WORK REQUIRED:
Copy each line that contains the string "more", taking them from the material.

EXTRACTED INFORMATION:
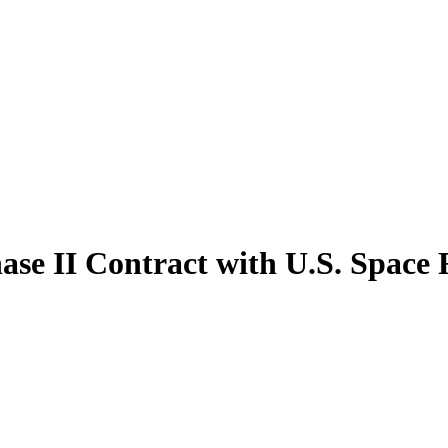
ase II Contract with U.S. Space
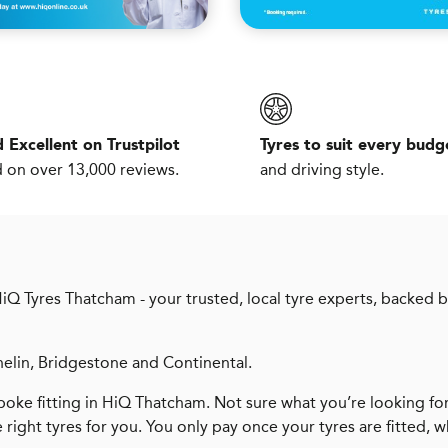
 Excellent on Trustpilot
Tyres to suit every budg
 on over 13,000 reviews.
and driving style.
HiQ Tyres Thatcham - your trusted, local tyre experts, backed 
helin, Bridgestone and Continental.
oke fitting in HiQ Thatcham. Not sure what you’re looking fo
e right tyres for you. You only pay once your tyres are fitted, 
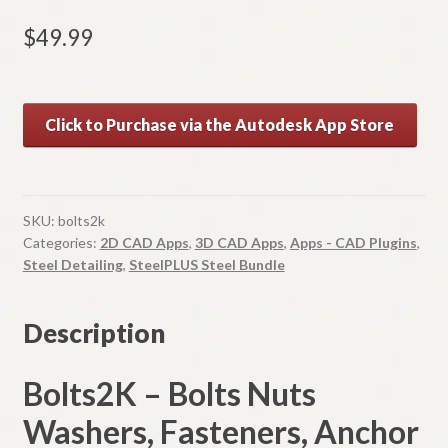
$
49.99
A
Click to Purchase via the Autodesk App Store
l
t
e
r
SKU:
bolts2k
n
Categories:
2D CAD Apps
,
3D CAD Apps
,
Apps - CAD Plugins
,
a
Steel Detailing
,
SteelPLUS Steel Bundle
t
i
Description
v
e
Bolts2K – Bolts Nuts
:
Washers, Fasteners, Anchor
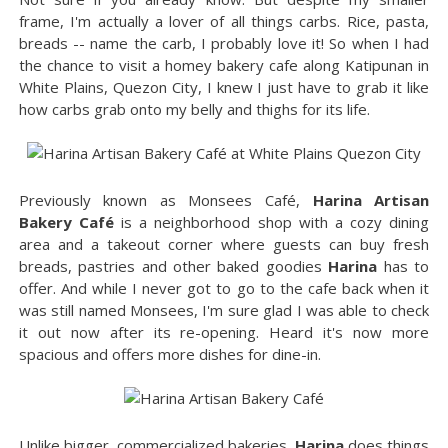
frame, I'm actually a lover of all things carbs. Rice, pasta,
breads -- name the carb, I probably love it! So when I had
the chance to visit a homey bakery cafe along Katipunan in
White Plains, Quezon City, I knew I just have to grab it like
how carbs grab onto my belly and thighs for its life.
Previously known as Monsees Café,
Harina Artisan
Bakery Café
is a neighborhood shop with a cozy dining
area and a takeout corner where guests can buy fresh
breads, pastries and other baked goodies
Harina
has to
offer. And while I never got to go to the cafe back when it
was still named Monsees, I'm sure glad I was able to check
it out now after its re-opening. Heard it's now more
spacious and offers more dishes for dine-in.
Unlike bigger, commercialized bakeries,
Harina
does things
* * *
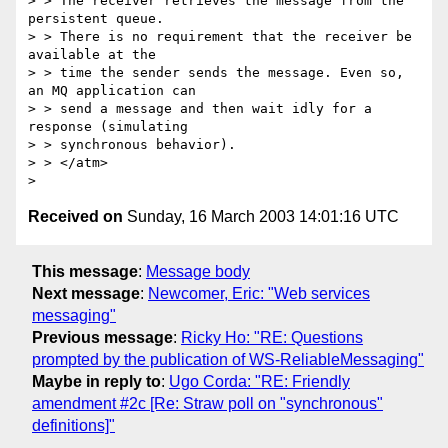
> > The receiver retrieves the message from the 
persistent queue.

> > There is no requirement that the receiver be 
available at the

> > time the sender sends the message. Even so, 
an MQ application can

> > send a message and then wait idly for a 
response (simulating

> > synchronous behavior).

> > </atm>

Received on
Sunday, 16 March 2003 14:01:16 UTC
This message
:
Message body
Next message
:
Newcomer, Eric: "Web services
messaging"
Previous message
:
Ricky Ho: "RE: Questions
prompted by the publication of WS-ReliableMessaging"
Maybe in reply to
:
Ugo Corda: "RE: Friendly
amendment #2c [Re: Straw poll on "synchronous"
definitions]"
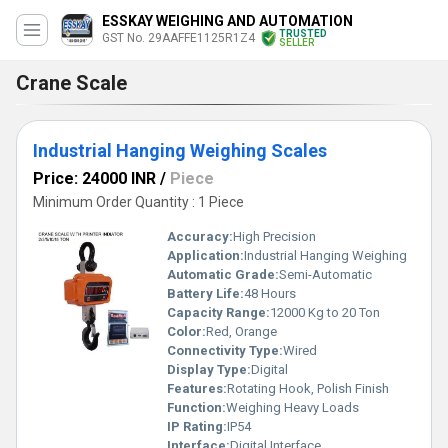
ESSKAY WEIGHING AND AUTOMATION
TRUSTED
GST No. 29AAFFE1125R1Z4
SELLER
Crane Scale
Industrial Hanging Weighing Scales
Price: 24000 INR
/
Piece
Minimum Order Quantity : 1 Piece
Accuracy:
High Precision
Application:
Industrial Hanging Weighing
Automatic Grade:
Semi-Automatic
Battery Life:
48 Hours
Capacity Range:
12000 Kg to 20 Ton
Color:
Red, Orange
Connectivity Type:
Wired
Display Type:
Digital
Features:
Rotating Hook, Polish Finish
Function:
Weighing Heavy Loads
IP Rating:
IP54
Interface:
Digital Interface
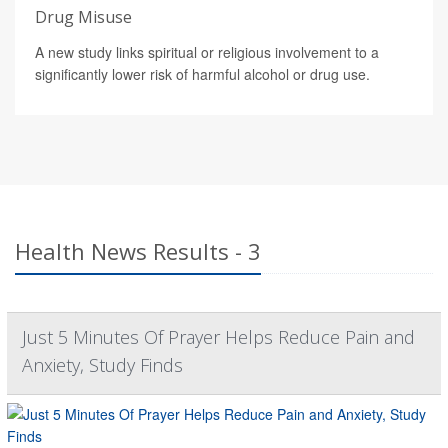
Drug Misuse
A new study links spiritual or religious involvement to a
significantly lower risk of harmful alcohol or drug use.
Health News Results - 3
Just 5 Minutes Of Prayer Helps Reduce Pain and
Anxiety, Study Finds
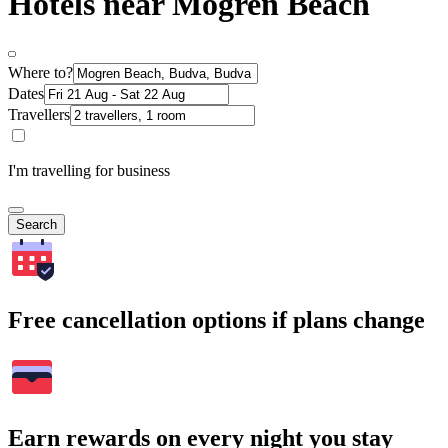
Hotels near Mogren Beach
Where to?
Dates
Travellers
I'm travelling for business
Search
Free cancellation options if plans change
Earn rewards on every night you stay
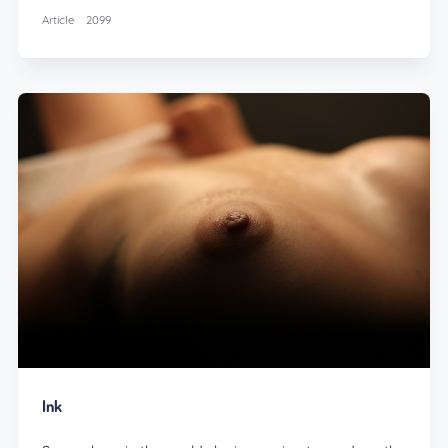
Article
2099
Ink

RESPONSE TO THE EXERCISE:
it out now after its re-opening. Heard it's now more
spacious and offers more dishes for dine-in.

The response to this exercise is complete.